Alman siyasi partileri, Erdoğan’a gösterilmesi gereken İmamoğlu tepkisini tartışıyor

Alman siyasi partileri başta İmamoğlu olmak üzere çok sayıda yerel politikacının tutuklanması sonrasında Erdoğan'a gösterecekleri tepkiyi tartışıyor

PANORAMA - NEWS 26 Mart 2025 GÜNDEM

Başta İstanbul Büyükşehir Belediye (İBB) Başkanı Ekrem İmamoğlu olmak üzere çok sayıda Cumhuriyet Halk Partili (CHP) yerel politikacı ile onlarca kişinin tutuklanması Alman siyasi partileri tarafından da tepki görüyor.

‘Türkiye’ye etki etme olanaklarımız kısıtlı’

CHP ile yakın ilişkileri bulunan Alman Sosyal Demokrat Partisi’nin (SPD) federal parlamento grubu dış politika sözcüsü Nils Schmid, ARD televizyonuna verdiği röportajda Türkiye’ye etki etme olanaklarının “kısıtlı” olduğunu dile getirdi. Ankara ile “pragmatik ve gerçekçi” bir ilişki içinde olunması gerektiğini aktaran Schmid, Türkiye’yi “önemli ama zor bir partner” olarak tanımladı.

SPD Başkanlık Kurulu tarafından yapılan açıklamada ise “Ekrem İmamoğlu’nun siyasi saiklerle tutuklanmasını en sert biçimde kınıyoruz” ifadeleri kullanıldı. Açıklamanın devamında hem İmamoğlu’nun hem de diğer siyasi tutukluların derhal serbest bırakılması talep edilerek “Büyük bir endişe ile üzüntü ile Türkiye’nin yıllardır hukuk devleti ilkelerinden giderek uzaklaşmasını takip ediyoruz” denildi.

Birlik Partileri: Bu yol kabul edilemez

Geçen ay yapılan Federal Meclis seçiminden birinci parti olarak çıkan ve şu anda SPD ile koalisyon kurmak için müzakereler yürüten Birlik Partileri’nin (CDU/CSU) federal parlamento grubu dış politika sözcüsü Jürgen Hardt da İmamoğlu’nun tutuklanmasını eleştirdiği açıklamasında, “(Tutuklamanın) zamanı ve politik bağlamının”, Cumhurbaşkanı Erdoğan’ın bir siyasi rakibinin “demokratik haklarının çalındığı” izlenimi yarattığını dile getirdi.

Welt gazetesine röportaj veren Hardt, “Erdoğan’ın otokratiye doğru bir adım daha attığının ve iki ülke arasındaki iş birliğinde bu yolun kabul edilemeyeceğinin Almanya tarafından net bir biçimde anlatılması” gerektiğini vurguladı.
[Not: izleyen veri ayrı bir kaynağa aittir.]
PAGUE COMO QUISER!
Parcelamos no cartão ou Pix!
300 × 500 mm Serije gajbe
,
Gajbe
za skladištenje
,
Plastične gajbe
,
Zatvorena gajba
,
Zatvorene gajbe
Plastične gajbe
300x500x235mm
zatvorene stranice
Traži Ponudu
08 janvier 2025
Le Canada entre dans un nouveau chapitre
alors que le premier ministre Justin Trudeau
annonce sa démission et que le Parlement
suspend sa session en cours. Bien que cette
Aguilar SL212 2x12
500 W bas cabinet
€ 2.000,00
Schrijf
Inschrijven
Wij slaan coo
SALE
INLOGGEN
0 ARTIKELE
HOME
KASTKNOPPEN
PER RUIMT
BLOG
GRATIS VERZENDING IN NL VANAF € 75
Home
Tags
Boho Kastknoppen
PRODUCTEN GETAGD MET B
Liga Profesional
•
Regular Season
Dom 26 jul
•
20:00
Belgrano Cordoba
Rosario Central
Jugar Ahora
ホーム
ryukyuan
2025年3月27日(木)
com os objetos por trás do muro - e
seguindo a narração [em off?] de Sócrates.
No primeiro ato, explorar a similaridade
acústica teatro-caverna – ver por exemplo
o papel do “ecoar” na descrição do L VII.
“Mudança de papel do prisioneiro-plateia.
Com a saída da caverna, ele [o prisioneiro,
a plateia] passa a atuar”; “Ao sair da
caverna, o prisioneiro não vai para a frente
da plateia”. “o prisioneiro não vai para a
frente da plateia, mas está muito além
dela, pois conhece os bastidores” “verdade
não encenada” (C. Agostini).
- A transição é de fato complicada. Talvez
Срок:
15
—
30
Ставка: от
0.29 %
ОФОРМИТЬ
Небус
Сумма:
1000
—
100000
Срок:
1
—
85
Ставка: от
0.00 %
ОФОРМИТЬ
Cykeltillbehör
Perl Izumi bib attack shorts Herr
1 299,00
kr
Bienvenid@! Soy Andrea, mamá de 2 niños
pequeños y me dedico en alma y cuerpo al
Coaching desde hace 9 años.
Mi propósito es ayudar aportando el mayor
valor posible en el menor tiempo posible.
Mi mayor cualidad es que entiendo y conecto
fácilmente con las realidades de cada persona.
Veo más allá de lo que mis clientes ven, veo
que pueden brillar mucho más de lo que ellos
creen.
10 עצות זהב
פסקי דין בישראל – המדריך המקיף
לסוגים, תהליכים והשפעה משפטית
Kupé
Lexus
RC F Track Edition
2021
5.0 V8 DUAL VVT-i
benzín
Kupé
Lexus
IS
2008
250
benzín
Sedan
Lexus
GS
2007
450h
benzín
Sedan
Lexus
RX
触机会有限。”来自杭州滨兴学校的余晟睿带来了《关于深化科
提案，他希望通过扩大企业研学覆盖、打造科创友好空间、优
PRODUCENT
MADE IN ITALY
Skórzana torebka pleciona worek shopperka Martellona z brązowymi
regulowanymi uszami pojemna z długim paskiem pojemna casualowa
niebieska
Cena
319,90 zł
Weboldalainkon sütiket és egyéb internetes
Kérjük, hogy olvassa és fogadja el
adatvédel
Yaşanan gelişmelerin olası bir Birlik Partileri/SPD koalisyonu ile Ankara arasındaki ilişkiler açısından şimdiden zorlayıcı olduğunu ifade eden Jürgen Hardt, “Yeni federal hükümetin, Türkiye ile gelecekteki iş birliği açısından bu çok sorunlu bir başlangıç olabilir. Zira Türkiye ile iyi ilişkiler içinde olmak, bizim ekonomik, toplumsal siyaset ve güvenlik politikaları açısından çıkarımıza” dedi.

Avrupa’nın güvenliği açısından Türkiye’nin önemi

Alman siyaseti açısından Türkiye ve otokratik eğilimler gösteren Cumhurbaşkanı Recep Tayyip Erdoğan ile ilişki kurmak uzun zamandır oldukça zor. NATO üyesi Türkiye’nin önemi, özellikle de ABD ile Avrupa arasında soğuk rüzgarların esmeye başladığı bu dönemde, Ukrayna konusu ve Rus tehdidi sebebiyle fazlasıyla artmış durumda.
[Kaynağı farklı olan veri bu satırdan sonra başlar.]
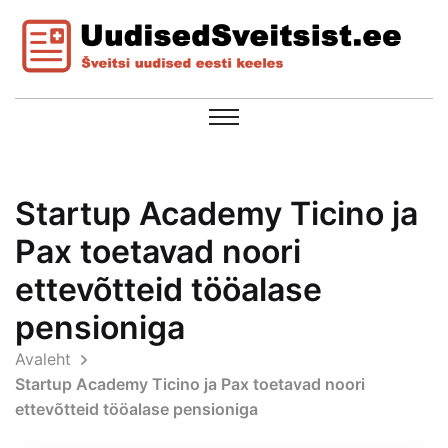
Startup Academy Ticino ja
Pax toetavad noori
ettevõtteid tööalase
pensioniga
Avaleht
Startup Academy Ticino ja Pax toetavad noori
ettevõtteid tööalase pensioniga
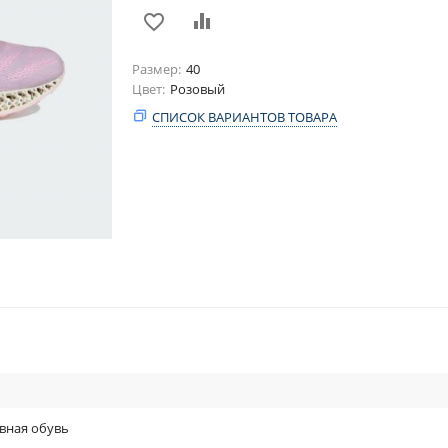
Размер
40
Цвет
Розовый
СПИСОК ВАРИАНТОВ ТОВАРА
вная обувь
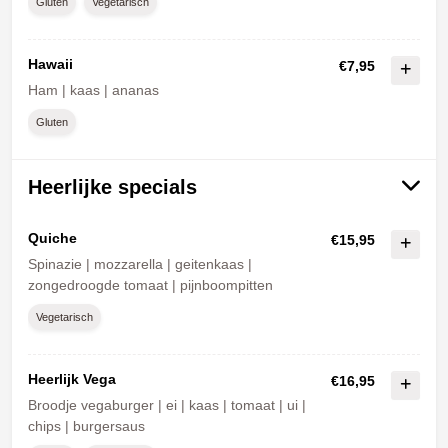
Gluten
Vegetarisch
Hawaii
€7,95
Ham | kaas | ananas
Gluten
Heerlijke specials
Quiche
€15,95
Spinazie | mozzarella | geitenkaas |
zongedroogde tomaat | pijnboompitten
Vegetarisch
Heerlijk Vega
€16,95
Broodje vegaburger | ei | kaas | tomaat | ui |
chips | burgersaus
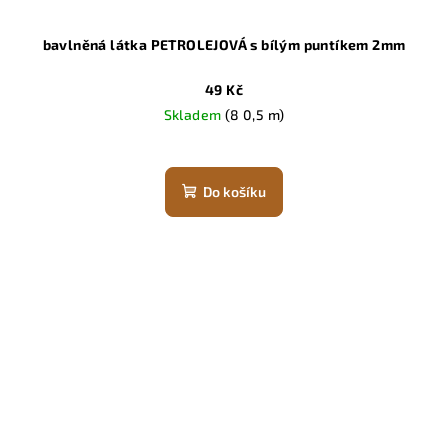
bavlněná látka PETROLEJOVÁ s bílým puntíkem 2mm
49 Kč
Skladem
(8 0,5 m)
Do košíku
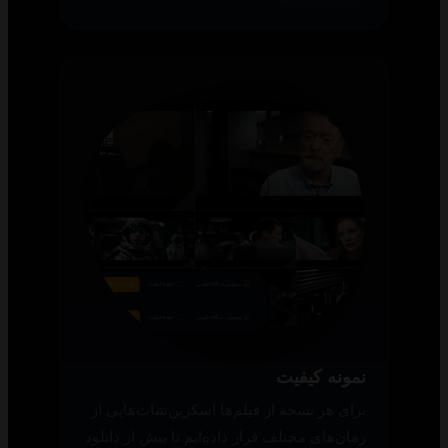
نمونه کیفیت
برای هر نسخه از فیلم‌ها اسکرین‌شات‌هایی از
زمان‌های مختلف قرار داده‌ایم تا پیش از دانلود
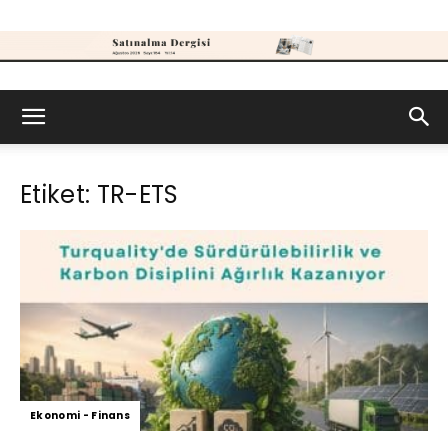
Satınalma
Etiket: TR-ETS
Dergisi
Ekonomi - Finans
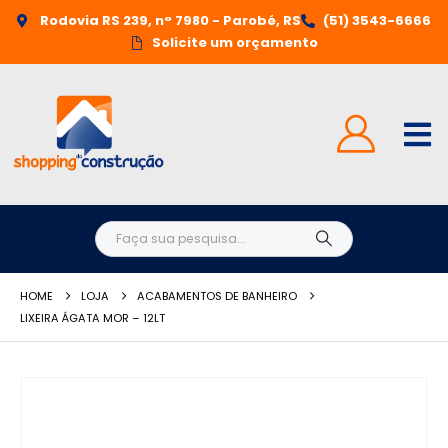
Rodovia RS 239, n° 7980 - Parobé, RS
(51) 3543-6666
Solicite um orçamento
HOME
LOJA
ACABAMENTOS DE BANHEIRO
LIXEIRA ÁGATA MOR – 12LT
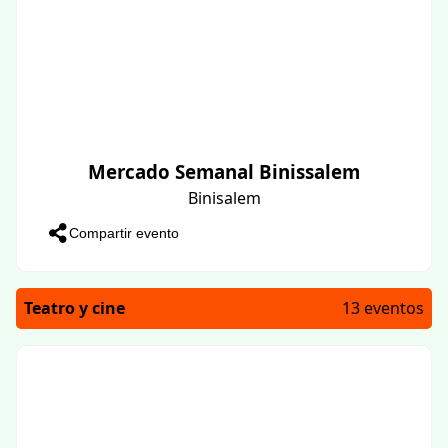
Mercado Semanal Binissalem
Binisalem
Compartir evento
Teatro y cine
13 eventos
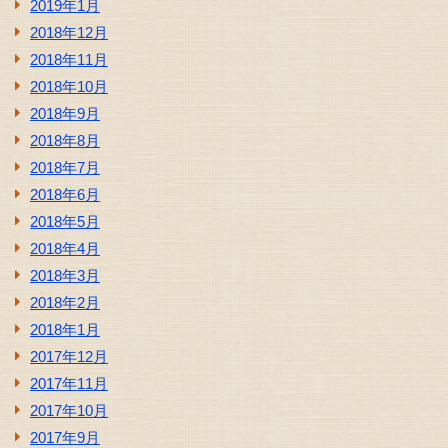
2019年1月
2018年12月
2018年11月
2018年10月
2018年9月
2018年8月
2018年7月
2018年6月
2018年5月
2018年4月
2018年3月
2018年2月
2018年1月
2017年12月
2017年11月
2017年10月
2017年9月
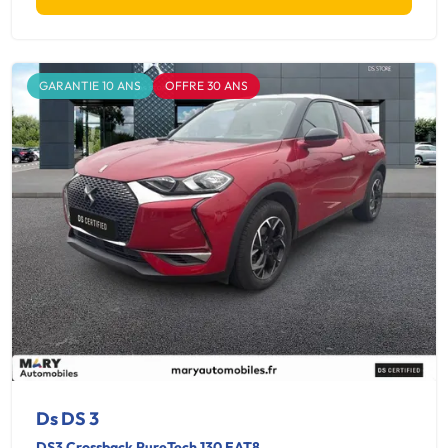
GARANTIE 10 ANS
OFFRE 30 ANS
Ds DS 3
DS3 Crossback PureTech 130 EAT8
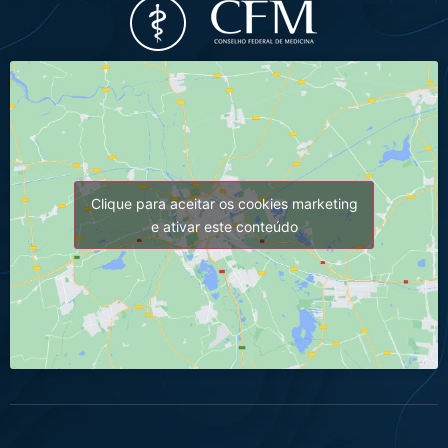
Clique para aceitar os cookies marketing
e ativar este conteúdo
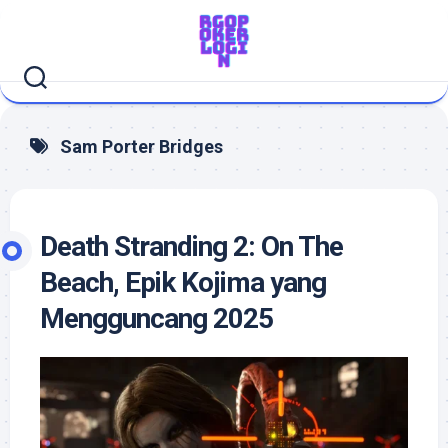
Skip
to
content
Sam Porter Bridges
Death Stranding 2: On The
Beach, Epik Kojima yang
Mengguncang 2025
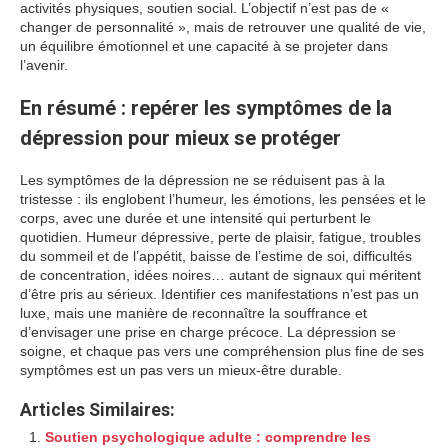
activités physiques, soutien social. L’objectif n’est pas de «
changer de personnalité », mais de retrouver une qualité de vie,
un équilibre émotionnel et une capacité à se projeter dans
l’avenir.
En résumé : repérer les symptômes de la
dépression pour mieux se protéger
Les symptômes de la dépression ne se réduisent pas à la
tristesse : ils englobent l’humeur, les émotions, les pensées et le
corps, avec une durée et une intensité qui perturbent le
quotidien. Humeur dépressive, perte de plaisir, fatigue, troubles
du sommeil et de l’appétit, baisse de l’estime de soi, difficultés
de concentration, idées noires… autant de signaux qui méritent
d’être pris au sérieux. Identifier ces manifestations n’est pas un
luxe, mais une manière de reconnaître la souffrance et
d’envisager une prise en charge précoce. La dépression se
soigne, et chaque pas vers une compréhension plus fine de ses
symptômes est un pas vers un mieux-être durable.
Articles Similaires:
Soutien psychologique adulte : comprendre les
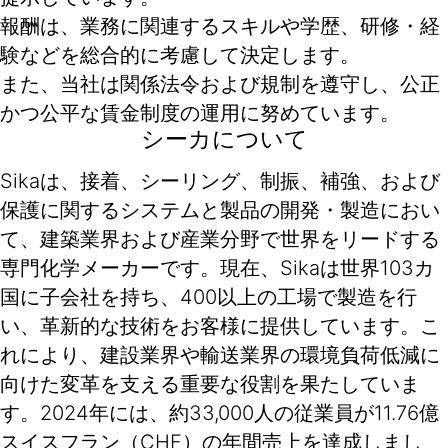
報酬は、業務に関連するスキルや学歴、研修・経
験などを総合的に考慮して決定します。
また、当社は関係法令および規制を遵守し、公正
かつ公平な賃金制度の運用に努めています。
シーカについて
Sikaは、接着、シーリング、制振、補強、および
保護に関するシステムと製品の開発・製造におい
て、建築業界および産業分野で世界をリードする
専門化学メーカーです。現在、Sikaは世界103カ
国に子会社を持ち、400以上の工場で製造を行
い、革新的な技術をお客様に提供しています。こ
れにより、建設業界や輸送業界の環境負荷低減に
向けた変革を支える重要な役割を果たしていま
す。2024年には、約33,000人の従業員が11.76億
スイスフラン（CHF）の年間売上を達成しまし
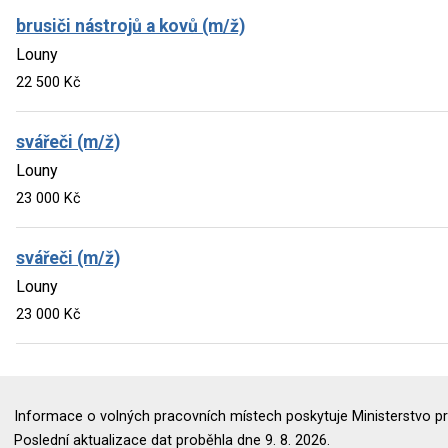
brusiči nástrojů a kovů (m/ž)
Louny
22 500 Kč
svářeči (m/ž)
Louny
23 000 Kč
svářeči (m/ž)
Louny
23 000 Kč
Informace o volných pracovních místech poskytuje Ministerstvo pr
Poslední aktualizace dat proběhla dne 9. 8. 2026.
Birlik partilerinin büyük ortağı Hristyan Demokrat Birlik’in (CDU) dış politika uzmanı, emekli albay Roderich Kiesewetter, Türkiye’yi son gelişmeler sebebiyle eleştirmenin doğru olduğunu ancak Ankara ile tüm köprülerin asla atılmaması gerektiğini ifade etti. “Önümüzdeki on yılın, Rusya’nın Avrupa’ya karşı bir savaş hazırlığı içinde olduğu için çok belirleyici olacağını” vurgulayan Kiesewetter, NATO’nun güneydoğu kanadına dikkat çekerek “savunmamızın köşe taşlarından biri de Türkiye” dedi.

Ankara’nın Avrupa’daki karar süreçlerine sıkı bir şekilde dahil edilmesi ve Avrupa ile yakınlaşmak isteyenlerin gücendirilmemesi gerektiğini belirten deneyimli siyasetçi, Türkiye’nin NATO’ya sırtını çevirmesi durumunda bunun Avrupa’nın güvenliği açısından ağır sonuçları olabileceğini ifade etti.

Yeşiller: Türkiye’ye savunma sanayi ürünlerinin satışı durdurulsun

Yeni yasama döneminde muhalefette yer alacak olan Yeşiller’in Eş Genel Başkanı Felix Banaszak, başkent Berlin’de yaptığı açıklamada, Ekrem İmamoğlu’na karşı takınılan tavrı, “Türkiye’yi uzun zamandır tanımlayan gelişmelerin üzücü doruk noktası” olarak nitelendirdi. Bu ülkenin yeniden demokratik koşullara dönmek zorunda olduğunu vurgulayan Banaszak, “Erdoğan’ın tüm siyasi tutsaklarının” serbest bırakılması gerektiğini ifade etti.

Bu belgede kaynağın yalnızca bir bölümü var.